Should a line in the entries below contain "column", return that line.

[[ Given data open ]]

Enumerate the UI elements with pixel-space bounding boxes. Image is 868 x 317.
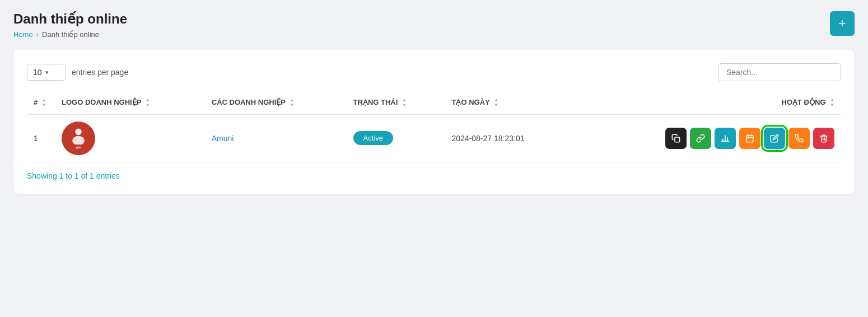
main-card: 10 ▾ entries per page # ▲▼ LOGO DOANH NG…: [13, 50, 855, 194]
chart-button[interactable]: [715, 128, 736, 149]
entries-select-wrapper: 10 ▾ entries per page: [27, 64, 128, 81]
table-row: 1 me: [27, 114, 841, 162]
search-input[interactable]: [718, 63, 841, 81]
svg-rect-5: [675, 137, 680, 142]
link-icon: [696, 134, 705, 143]
chevron-down-icon: ▾: [45, 69, 49, 76]
sort-icon-company: ▲▼: [290, 98, 294, 108]
entries-count-value: 10: [33, 68, 42, 77]
col-actions[interactable]: HOẠT ĐỘNG ▲▼: [572, 92, 841, 114]
entries-per-page-select[interactable]: 10 ▾: [27, 64, 66, 81]
col-number[interactable]: # ▲▼: [27, 92, 55, 114]
breadcrumb-separator: ›: [36, 30, 39, 39]
cell-company: Amuni: [205, 114, 347, 162]
sort-icon-logo: ▲▼: [146, 98, 150, 108]
page-title: Danh thiếp online: [13, 11, 855, 27]
company-name-link[interactable]: Amuni: [212, 134, 234, 143]
copy-icon: [671, 134, 680, 143]
created-date: 2024-08-27 18:23:01: [451, 134, 524, 143]
calendar-icon: [745, 134, 754, 143]
sort-icon-number: ▲▼: [42, 98, 46, 108]
breadcrumb-current: Danh thiếp online: [42, 30, 99, 39]
cell-number: 1: [27, 114, 55, 162]
delete-icon: [819, 134, 828, 143]
toolbar: 10 ▾ entries per page: [27, 63, 841, 81]
edit-icon: [770, 134, 779, 143]
svg-point-2: [72, 136, 85, 145]
sort-icon-created: ▲▼: [494, 98, 498, 108]
cell-actions: [572, 114, 841, 162]
add-button[interactable]: +: [830, 11, 855, 36]
svg-text:me: me: [76, 146, 81, 149]
sort-icon-status: ▲▼: [402, 98, 407, 108]
svg-rect-10: [746, 135, 753, 142]
breadcrumb: Home › Danh thiếp online: [13, 30, 855, 39]
svg-point-1: [75, 128, 82, 135]
cell-status: Active: [347, 114, 445, 162]
action-buttons-group: [578, 128, 834, 149]
showing-entries-text: Showing 1 to 1 of 1 entries: [27, 171, 841, 180]
link-button[interactable]: [690, 128, 711, 149]
cell-logo: me: [55, 114, 205, 162]
edit-button[interactable]: [764, 128, 785, 149]
col-status[interactable]: TRẠNG THÁI ▲▼: [347, 92, 445, 114]
chart-icon: [721, 134, 730, 143]
breadcrumb-home[interactable]: Home: [13, 30, 33, 39]
status-badge: Active: [353, 131, 393, 145]
cell-created: 2024-08-27 18:23:01: [445, 114, 572, 162]
table-header-row: # ▲▼ LOGO DOANH NGHIỆP ▲▼ CÁC DOANH NGHI…: [27, 92, 841, 114]
phone-button[interactable]: [788, 128, 810, 149]
sort-icon-actions: ▲▼: [830, 98, 834, 108]
data-table: # ▲▼ LOGO DOANH NGHIỆP ▲▼ CÁC DOANH NGHI…: [27, 92, 841, 162]
col-created[interactable]: TẠO NGÀY ▲▼: [445, 92, 572, 114]
col-company[interactable]: CÁC DOANH NGHIỆP ▲▼: [205, 92, 347, 114]
phone-icon: [795, 134, 804, 143]
calendar-button[interactable]: [739, 128, 760, 149]
col-logo[interactable]: LOGO DOANH NGHIỆP ▲▼: [55, 92, 205, 114]
copy-button[interactable]: [665, 128, 687, 149]
entries-label: entries per page: [72, 68, 128, 77]
delete-button[interactable]: [813, 128, 834, 149]
company-logo: me: [62, 122, 95, 155]
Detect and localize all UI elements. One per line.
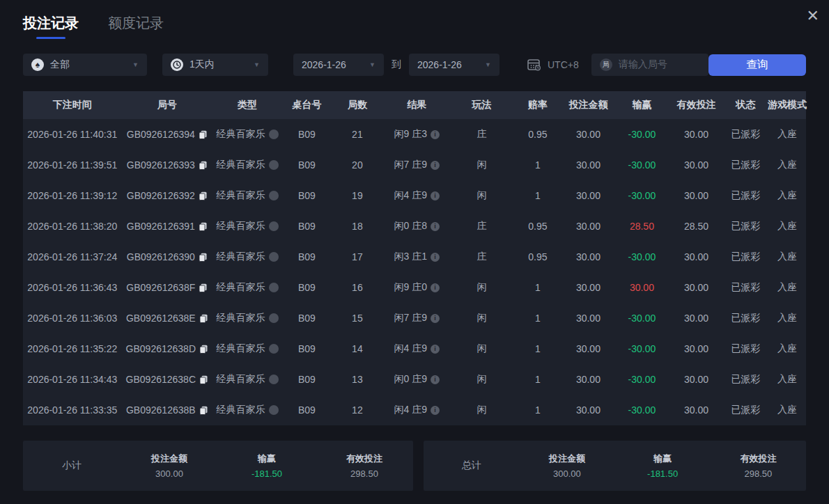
cell-time-text: 2026-01-26 11:40:31 [27,129,117,140]
cell-game_type: 经典百家乐 [212,312,282,324]
cell-result: 闲4 庄9i [383,342,451,355]
cell-time: 2026-01-26 11:35:22 [23,343,122,354]
cell-bet_amount: 30.00 [562,374,614,385]
cell-win_loss: -30.00 [614,129,670,140]
cell-table_no-text: B09 [298,190,316,201]
copy-icon[interactable] [199,161,208,170]
copy-icon[interactable] [199,253,208,262]
cell-win_loss: -30.00 [614,159,670,171]
column-header-time: 下注时间 [23,99,122,111]
summary-bar: 小计 投注金额 300.00 输赢 -181.50 有效投注 298.50 总计… [23,441,806,491]
copy-icon[interactable] [199,345,208,354]
cell-time-text: 2026-01-26 11:39:51 [27,159,117,171]
cell-play: 闲 [451,159,513,171]
cell-time-text: 2026-01-26 11:37:24 [27,251,117,262]
copy-icon[interactable] [199,222,208,231]
subtotal-label: 小计 [23,459,121,472]
cell-time-text: 2026-01-26 11:36:03 [27,313,117,324]
cell-valid_bet-text: 30.00 [684,404,708,416]
column-header-status: 状态 [723,99,768,111]
cell-win_loss-text: -30.00 [628,190,656,201]
column-header-odds: 赔率 [513,99,563,111]
copy-icon[interactable] [199,130,208,139]
cell-table_no-text: B09 [298,129,316,140]
cell-table_no-text: B09 [298,221,316,232]
close-icon[interactable]: ✕ [807,8,819,24]
subtotal-bet-amount: 300.00 [121,468,218,479]
cell-bet_amount-text: 30.00 [576,190,601,201]
info-icon[interactable]: i [431,375,440,384]
cell-table_no: B09 [282,374,332,385]
cell-time: 2026-01-26 11:38:20 [23,221,122,232]
tab-1[interactable]: 额度记录 [108,14,164,39]
date-from-picker[interactable]: 2026-1-26 ▼ [293,54,384,76]
cell-round_id-text: GB0926126393 [127,159,195,171]
copy-icon[interactable] [199,314,208,323]
cell-round_id: GB0926126391 [122,221,212,232]
info-icon[interactable]: i [431,222,440,231]
cell-table_no-text: B09 [298,343,316,354]
cell-round_no: 20 [332,159,383,171]
subtotal-win-loss-label: 输赢 [218,452,316,465]
copy-icon[interactable] [199,375,208,384]
records-table: 下注时间局号类型桌台号局数结果玩法赔率投注金额输赢有效投注状态游戏模式 2026… [23,91,806,425]
cell-time: 2026-01-26 11:39:12 [23,190,122,201]
cell-time-text: 2026-01-26 11:34:43 [27,374,117,385]
cell-mode-text: 入座 [777,189,797,202]
info-icon[interactable]: i [431,345,440,354]
time-range-dropdown[interactable]: 1天内 ▼ [162,54,268,76]
info-icon[interactable]: i [431,191,440,200]
cell-bet_amount: 30.00 [562,159,614,171]
cell-round_no-text: 14 [352,343,363,354]
cell-result: 闲0 庄8i [383,220,451,233]
cell-win_loss: -30.00 [614,190,670,201]
replay-icon [269,252,279,262]
copy-icon[interactable] [199,283,208,292]
round-input-placeholder: 请输入局号 [619,58,667,71]
cell-round_no-text: 17 [352,251,363,262]
cell-round_id-text: GB0926126391 [127,221,195,232]
copy-icon[interactable] [199,406,208,415]
chevron-down-icon: ▼ [132,61,139,68]
copy-icon[interactable] [199,191,208,200]
cell-table_no: B09 [282,221,332,232]
info-icon[interactable]: i [431,406,440,415]
cell-status: 已派彩 [723,404,768,416]
cell-time: 2026-01-26 11:34:43 [23,374,122,385]
calendar-clock-icon [527,58,541,71]
cell-game_type: 经典百家乐 [212,251,282,263]
cell-result-text: 闲9 庄0 [394,281,427,294]
search-button[interactable]: 查询 [708,54,806,76]
info-icon[interactable]: i [431,253,440,262]
cell-play-text: 闲 [477,342,487,355]
replay-icon [269,221,279,231]
tab-0[interactable]: 投注记录 [23,14,79,39]
cell-mode-text: 入座 [777,251,797,263]
game-type-dropdown[interactable]: ♠ 全部 ▼ [23,54,147,76]
cell-round_id-text: GB0926126390 [127,251,195,262]
cell-round_id: GB092612638D [122,343,212,354]
cell-result-text: 闲4 庄9 [394,404,427,416]
info-icon[interactable]: i [431,283,440,292]
total-bet-amount: 300.00 [519,468,614,479]
date-to-picker[interactable]: 2026-1-26 ▼ [409,54,499,76]
round-number-input[interactable]: 局 请输入局号 [591,54,708,76]
info-icon[interactable]: i [431,314,440,323]
cell-bet_amount: 30.00 [562,343,614,354]
replay-icon [269,160,279,170]
table-row: 2026-01-26 11:39:12GB0926126392经典百家乐B091… [23,180,806,211]
cell-game_type: 经典百家乐 [212,220,282,233]
cell-win_loss-text: -30.00 [628,251,656,262]
cell-mode: 入座 [768,404,806,416]
cell-table_no: B09 [282,404,332,416]
info-icon[interactable]: i [431,161,440,170]
cell-mode-text: 入座 [777,342,797,355]
cell-win_loss: 30.00 [614,282,670,293]
cell-round_no-text: 12 [352,404,363,416]
info-icon[interactable]: i [431,130,440,139]
timezone-indicator: UTC+8 [527,58,579,71]
cell-odds: 1 [513,159,563,171]
cell-status-text: 已派彩 [731,220,760,233]
cell-time: 2026-01-26 11:36:43 [23,282,122,293]
cell-time-text: 2026-01-26 11:39:12 [27,190,117,201]
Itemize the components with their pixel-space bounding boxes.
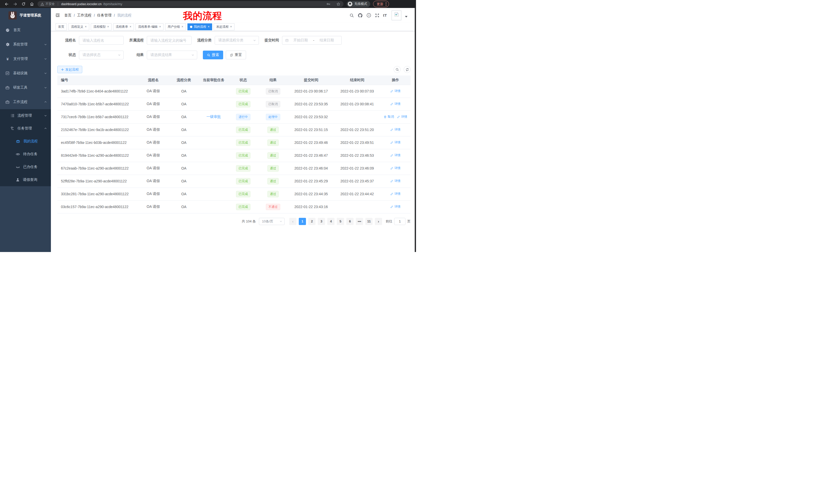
sidebar-item-home[interactable]: 首页 xyxy=(0,23,51,37)
avatar[interactable] xyxy=(392,10,401,20)
url-host[interactable]: dashboard.yudao.iocoder.cn xyxy=(61,2,102,6)
page-size-select[interactable]: 10条/页 xyxy=(259,218,285,225)
breadcrumb-item[interactable]: 工作流程 xyxy=(77,13,92,18)
process-name-input[interactable] xyxy=(79,36,124,45)
toggle-search-button[interactable] xyxy=(394,66,400,73)
update-button[interactable]: 更新 xyxy=(373,1,389,7)
sidebar-item-infra[interactable]: 基础设施 xyxy=(0,66,51,80)
sidebar-item-todo-tasks[interactable]: 待办任务 xyxy=(0,148,51,161)
close-icon[interactable]: × xyxy=(230,25,232,28)
breadcrumb-item[interactable]: 首页 xyxy=(64,13,72,18)
table-row: 3ad174fb-7b9d-11ec-8404-acde48001122 OA … xyxy=(57,85,411,97)
tab-process-form[interactable]: 流程表单× xyxy=(113,23,134,30)
sidebar-fold-icon[interactable] xyxy=(55,13,60,18)
category-select[interactable]: 请选择流程分类 xyxy=(215,36,259,45)
detail-link[interactable]: 详情 xyxy=(390,204,400,209)
close-icon[interactable]: × xyxy=(182,25,183,28)
fullscreen-icon[interactable] xyxy=(375,13,380,18)
bookmark-star-icon[interactable] xyxy=(336,2,340,6)
detail-link[interactable]: 详情 xyxy=(397,115,407,119)
table-row: 7317cec6-7b9b-11ec-b5b7-acde48001122 OA … xyxy=(57,110,411,123)
cancel-link[interactable]: 取消 xyxy=(384,115,394,119)
status-badge: 已完成 xyxy=(236,165,251,172)
search-icon[interactable] xyxy=(349,13,354,18)
page-button[interactable]: 5 xyxy=(337,218,344,225)
scrollbar[interactable] xyxy=(415,8,416,252)
submit-time-range-picker[interactable]: 开始日期 - 结束日期 xyxy=(282,36,342,45)
detail-link[interactable]: 详情 xyxy=(390,192,400,196)
refresh-icon xyxy=(230,53,233,57)
active-dot xyxy=(190,26,192,28)
detail-link[interactable]: 详情 xyxy=(390,179,400,183)
tab-user-group[interactable]: 用户分组× xyxy=(165,23,186,30)
security-label[interactable]: 不安全 xyxy=(46,2,55,6)
reset-button[interactable]: 重置 xyxy=(226,51,246,59)
tab-process-form-edit[interactable]: 流程表单-编辑× xyxy=(135,23,163,30)
close-icon[interactable]: × xyxy=(208,25,210,28)
url-path[interactable]: /bpm/task/my xyxy=(103,2,122,6)
browser-forward-icon[interactable] xyxy=(13,2,17,6)
close-icon[interactable]: × xyxy=(107,25,109,28)
detail-link[interactable]: 详情 xyxy=(390,102,400,106)
sidebar-item-process-mgmt[interactable]: 流程管理 xyxy=(0,109,51,122)
refresh-table-button[interactable] xyxy=(404,66,411,73)
page-button[interactable]: 1 xyxy=(299,218,306,225)
tab-process-definition[interactable]: 流程定义× xyxy=(69,23,89,30)
browser-menu-icon[interactable] xyxy=(386,2,386,6)
github-icon[interactable] xyxy=(358,13,363,18)
next-page-button[interactable]: › xyxy=(375,218,382,225)
page-size-value: 10条/页 xyxy=(262,219,273,224)
detail-link[interactable]: 详情 xyxy=(390,140,400,145)
sidebar-item-devtools[interactable]: 研发工具 xyxy=(0,80,51,95)
start-process-button[interactable]: 发起流程 xyxy=(57,66,82,73)
page-button[interactable]: 2 xyxy=(308,218,315,225)
sidebar-item-done-tasks[interactable]: 已办任务 xyxy=(0,161,51,173)
col-header-category: 流程分类 xyxy=(169,76,199,85)
sidebar-item-system[interactable]: 系统管理 xyxy=(0,37,51,52)
sidebar-item-leave-query[interactable]: 请假查询 xyxy=(0,173,51,186)
page-button[interactable]: 4 xyxy=(327,218,335,225)
col-header-actions: 操作 xyxy=(380,76,411,85)
sidebar-item-payment[interactable]: ¥ 支付管理 xyxy=(0,52,51,66)
more-pages-button[interactable]: ••• xyxy=(356,218,363,225)
sidebar-item-workflow[interactable]: 工作流程 xyxy=(0,95,51,109)
goto-page-input[interactable] xyxy=(394,218,406,225)
divider xyxy=(58,2,58,6)
browser-reload-icon[interactable] xyxy=(22,2,25,6)
process-def-input[interactable] xyxy=(147,36,191,45)
close-icon[interactable]: × xyxy=(159,25,161,28)
detail-link[interactable]: 详情 xyxy=(390,153,400,158)
close-icon[interactable]: × xyxy=(85,25,87,28)
address-bar[interactable]: 不安全 dashboard.yudao.iocoder.cn/bpm/task/… xyxy=(37,1,343,7)
sidebar-item-my-process[interactable]: 我的流程 xyxy=(0,135,51,148)
tab-home[interactable]: 首页 xyxy=(55,23,67,30)
breadcrumb-item[interactable]: 任务管理 xyxy=(97,13,111,18)
sidebar-item-task-mgmt[interactable]: 任务管理 xyxy=(0,122,51,135)
detail-link[interactable]: 详情 xyxy=(390,128,400,132)
task-link[interactable]: 一级审批 xyxy=(206,115,221,119)
result-badge: 通过 xyxy=(267,178,279,185)
tab-my-process[interactable]: 我的流程× xyxy=(187,23,212,30)
result-select[interactable]: 请选择流结果 xyxy=(147,51,197,59)
page-button[interactable]: 6 xyxy=(346,218,354,225)
close-icon[interactable]: × xyxy=(130,25,131,28)
key-icon[interactable] xyxy=(326,2,331,6)
status-select[interactable]: 请选择状态 xyxy=(79,51,124,59)
browser-home-icon[interactable] xyxy=(30,2,34,6)
help-icon[interactable]: ? xyxy=(366,13,371,18)
app-logo[interactable]: 芋道管理系统 xyxy=(0,8,51,23)
search-button[interactable]: 搜索 xyxy=(203,51,223,59)
browser-back-icon[interactable] xyxy=(5,2,9,6)
prev-page-button[interactable]: ‹ xyxy=(289,218,296,225)
page-button[interactable]: 3 xyxy=(318,218,325,225)
detail-link[interactable]: 详情 xyxy=(390,166,400,170)
font-size-icon[interactable]: tT xyxy=(383,13,387,18)
detail-link[interactable]: 详情 xyxy=(390,89,400,93)
tab-label: 首页 xyxy=(58,25,64,29)
tab-process-model[interactable]: 流程模型× xyxy=(91,23,111,30)
goto-unit: 页 xyxy=(407,219,411,224)
tab-start-process[interactable]: 发起流程× xyxy=(214,23,234,30)
chevron-down-icon[interactable] xyxy=(405,16,408,19)
page-button[interactable]: 11 xyxy=(365,218,372,225)
filter-row-1: 流程名 所属流程 流程分类 请选择流程分类 提交时间 开始日期 - 结束日期 xyxy=(57,36,415,45)
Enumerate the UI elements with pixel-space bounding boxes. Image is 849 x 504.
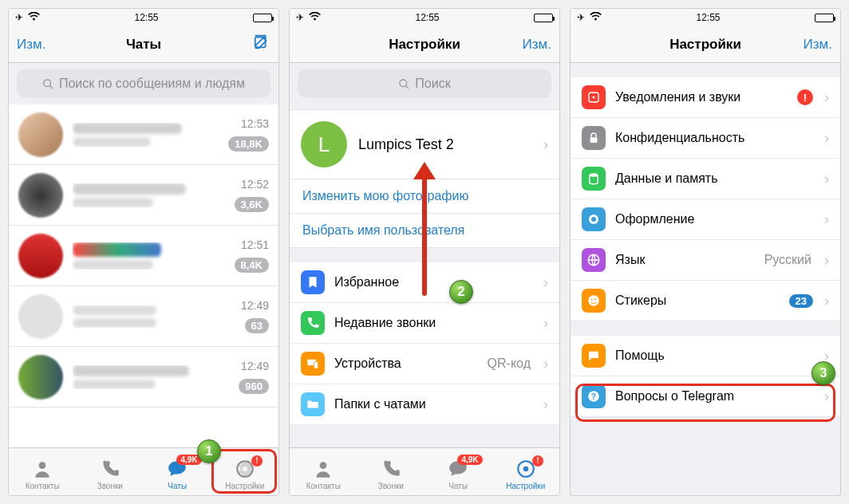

[[ Given data closed ]]

**Finished exercise**
column-header-time: 下注时间 [23,99,122,111]
column-header-status: 状态 [723,99,768,111]
column-header-odds: 赔率 [513,99,563,111]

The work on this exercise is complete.